Elle passe sa tête au-dessus de moi, puis rajoute sans gêne :

— Ce n'est pas encore propre : le bord du joint ne brille pas. T'es payée pour récurer. Exécution !

— Je suis employée pour nettoyer, mais vos crasses effleurent le manque de respect, murmuré-je.

Je ne doute pas ; elle m'a entendue, mais préfère fuir et retourner à sa manucure dans le salon. Par peur d'être virée de mon travail, qui reste tout de même une maigre source de revenu, je m'applique à faire disparaitre le moindre grain de poussière. Puis, je monte à l'étage où un capharnaüm sans nom m'attend. Quand je pense que les allocations de chômage me rapporteraient plus, mais que je m'évertue à garder mon emploi par question de principe. Face à ce bordel, je me demande pourquoi je continue à m'infliger cet enfer. Surement, une once de sado-masochisme en moi. Je soupire en ramassant les caleçons sales qui m'accueillent déjà sur le palier. Ecœurant, et ça ne s'arrange pas quand je pénètre dans la chambre du plus âgé. Je ramasse les vêtements pour les mettre à la machine, Inutile de trier, même ceux qu'il n'a peut-être pas mis se sont mélangés aux autres. Ensuite, j'attaque le bureau, jette les restes de chips, vide les canettes encore à moitié remplies. Le tout valse à la poubelle. J'aspire, astique, frotte jusqu'à ce que ça scintille et sente le frais. Dans la chambre du second, je reprends le même travail. Il a beau être plus jeune de deux ans, il n'en est pas moins ragoûtant. De vieilles taches blanches décorent ses draps, les draps d'un adolescent de quinze ans ; je peux deviner leur provenance. Du bout des doigts, j'en forme une boule que je lance dans le couloir. Une fois que l'odeur de propre embaume la pièce, je la quitte pour achever mon travail de la journée dans la chambre du cadet, mais un vieux relent de transpiration me prend aux tripes. Si bien que je me précipite pour ouvrir la fenêtre, impossible que je nettoie dans ces conditions. Je vomirais sur le lit de cet enfant. Qui malgré l'état de son espace ne l'aurait pas mérité. Quant à sa mère, elle, en revanche, je ne comprends pas qu'elle puisse tolérer cette saleté omniprésente dans sa maison. Je deviendrais dingue à sa place, mais surtout, j'apprendrai à mes progénitures, le maniement de la serpillère ainsi que le fonctionnement du lave-linge. S'ils parviennent à utiliser leur portable, il n'y a aucune raison que l'électroménager leur pose soucis. J'en viens même à parler comme une dame de cinquante ans.

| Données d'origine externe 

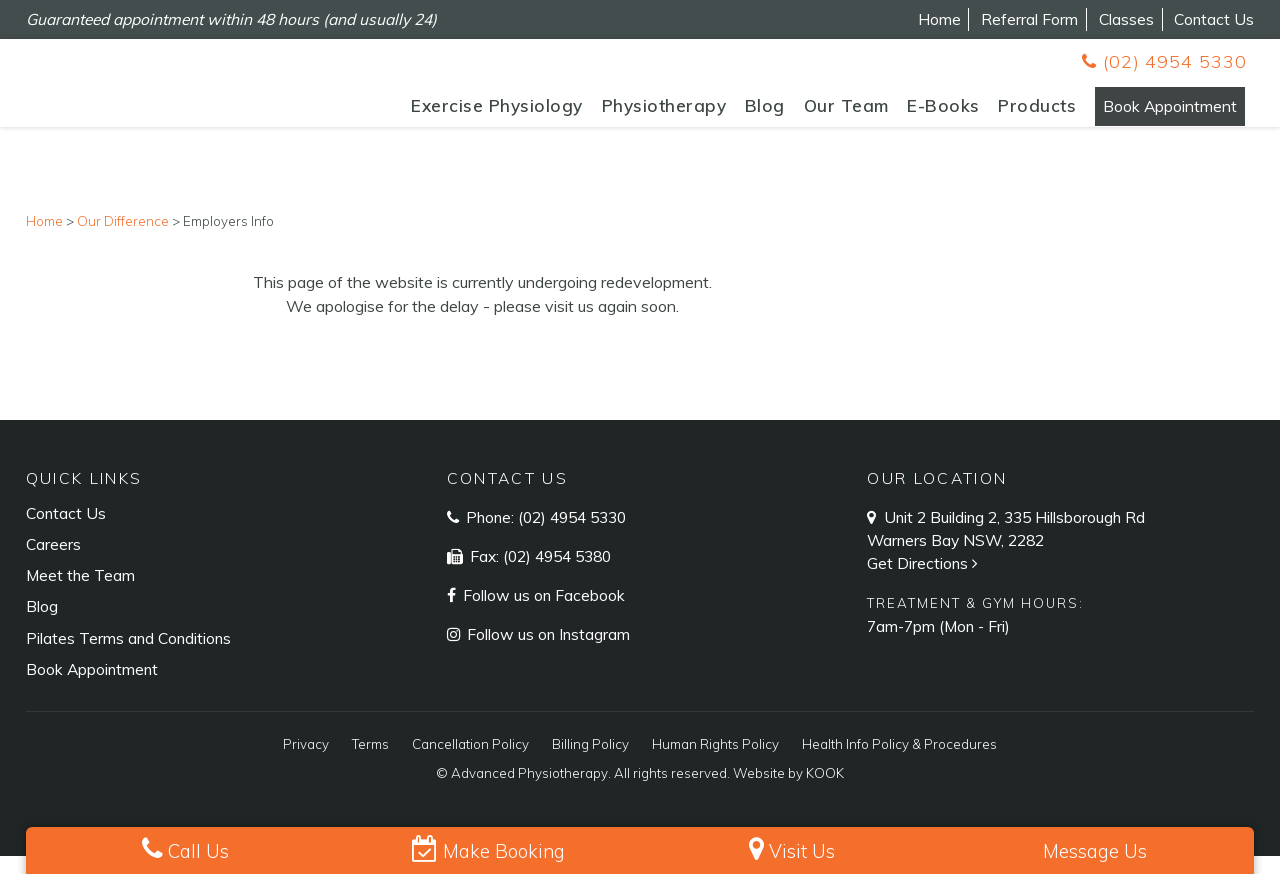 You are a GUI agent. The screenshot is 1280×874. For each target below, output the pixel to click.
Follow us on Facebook (542, 613)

— Voilà qui semble mieux, contemplé-je l'étage d'un air satisfait.

— Il fait un froid de canard, ici, gronde Madame dans mon dos. Ferme donc ces fenêtres ; je ne chauffe pas la rue pour les SDF !

Je me mords l'intérieur de la joue à m'en faire saigner. Quelle poufiasse !

— Peut-être, mais aérer, c'est minimum deux fois vingt minutes par jour, vous savez. Vu l'odeur nauséabonde, vos fils vivent dans le même air pollué depuis près d'une semaine ! M'enfin bon, j'ai fini et, mes heures le sont tout autant. Au revoir, Madame !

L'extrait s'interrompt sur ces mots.